Suggestioni che nascono dall’incontro di diversi mondi culturali: quello polacco, dove è nata, e quello occidentale, dove vive; una profonda sensibilità nei confronti del mondo animale e della natura, vista come recupero di una dimensione autentica. Sono queste le componenti fondamentali del lavoro di
Gosia Turzeniecka (Opoczno, 1974; vive a Torino). Dietro alla sua ricerca si intuiscono le emozioni che nascono dall’abbandono momentaneo della realtà visibile, per rifugiarsi nel mondo della contemplazione, dove si può cogliere la perfezione dell’essenza. A questo riguardo è opportuno richiamare la pienezza del caos, qual è definita da Schelling, un mondo di pulsioni irrazionali, l’ebbrezza della vita, dissolta in una sottile magia.
I lavori di Turzeniecka, realizzati su carta o su stoffa, richiamano questo universo, visibile solo con lo sguardo dell’interiorità. La carta è preferibilmente a grana fine, quasi una pelle di seta, sulla quale il segno si deposita con dolcezza, facendosi epifania dell’infinito; la stoffa è sottile, leggera. Il gesto della mano traspone il pensiero: concetto e gesto si saldano in un’elaborazione caratterizzata da sobrietà compositiva e da una poesia intimista. Le carte disposte sulle pareti della galleria sembrano appunti di un viaggio interiore, alla ricerca di una condizione di autenticità, nella quale gli animali -mucche, piccioni, oche-, protagonisti di tutti i lavori presentati, sono l’alter ego dell’uomo. Fanno parte di un archivio della memoria, nel quale vive il caos primigenio, che assume una valenza magica e cultuale.
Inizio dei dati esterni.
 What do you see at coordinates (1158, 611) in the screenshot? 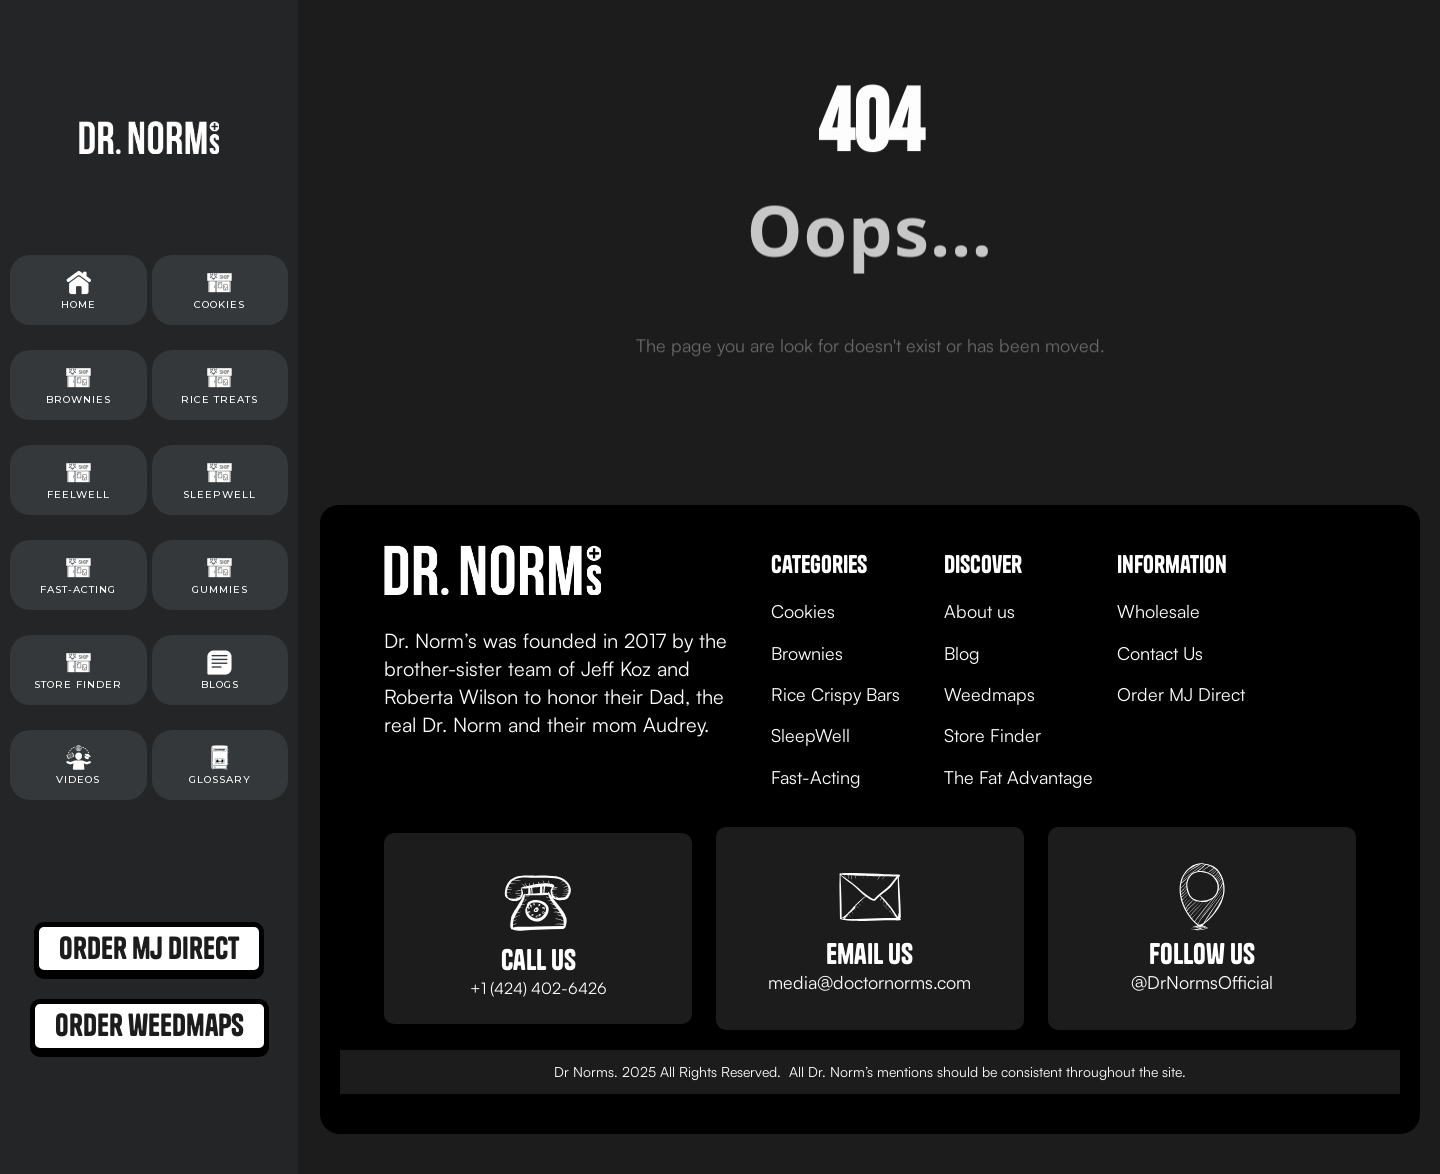 I see `Wholesale` at bounding box center [1158, 611].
Il procedimento attraverso il quale Turzeniecka realizza le opere è del tutto particolare. Interviene con un minuscolo scalpello su patate –le
ziemniaki che danno il titolo alla mostra- tagliate a metà, scava nel profondo definendo uno “stampino”, sul quale viene steso con un pennello dell’inchiostro di china. Trasferito sulla carta o sulla stoffa, vi lascia un’impronta sempre differente, con variazioni impercettibili. Nasce un universo figurale che riempie la campitura, come nel caso di
Settecentocinquantacinque, o è disposto in modo rarefatto, come in
Sessantanove (il numero che funge da titolo dei lavori corrisponde a quello degli animali presenti nell’opera). Lo spettatore che si avvicini a
Milletrecento s’accorgerà che dall’alto procede una miriade di segni, via via ingranditi in una proliferazione di forme: becchi d’oca, frutto di una suggestione visiva avuta dall’artista durante un viaggio in Polonia, osservando un prato sul quale si muovevano milletrecento oche, con un effetto cromatico che la carta riesce a riconsegnare alla percezione.